§ **INPUT FOR THIS TASK**:
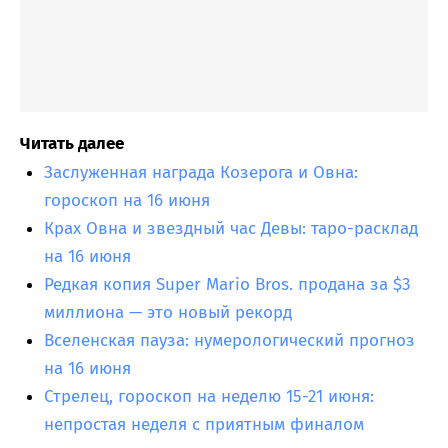
Читать далее
Заслуженная награда Козерога и Овна:
гороскоп на 16 июня
Крах Овна и звездный час Девы: таро-расклад
на 16 июня
Редкая копия Super Mario Bros. продана за $3
миллиона — это новый рекорд
Вселенская пауза: нумерологический прогноз
на 16 июня
Стрелец, гороскоп на неделю 15-21 июня:
непростая неделя с приятным финалом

§ **PROBLEM DESCRIPTION**: Set down only these lines, exactly: the one containing "гороскоп на 16 июня" and each line after it through the end of the entries above.

§ **RESULT FOR THIS TASK**:
гороскоп на 16 июня
Крах Овна и звездный час Девы: таро-расклад
на 16 июня
Редкая копия Super Mario Bros. продана за $3
миллиона — это новый рекорд
Вселенская пауза: нумерологический прогноз
на 16 июня
Стрелец, гороскоп на неделю 15-21 июня:
непростая неделя с приятным финалом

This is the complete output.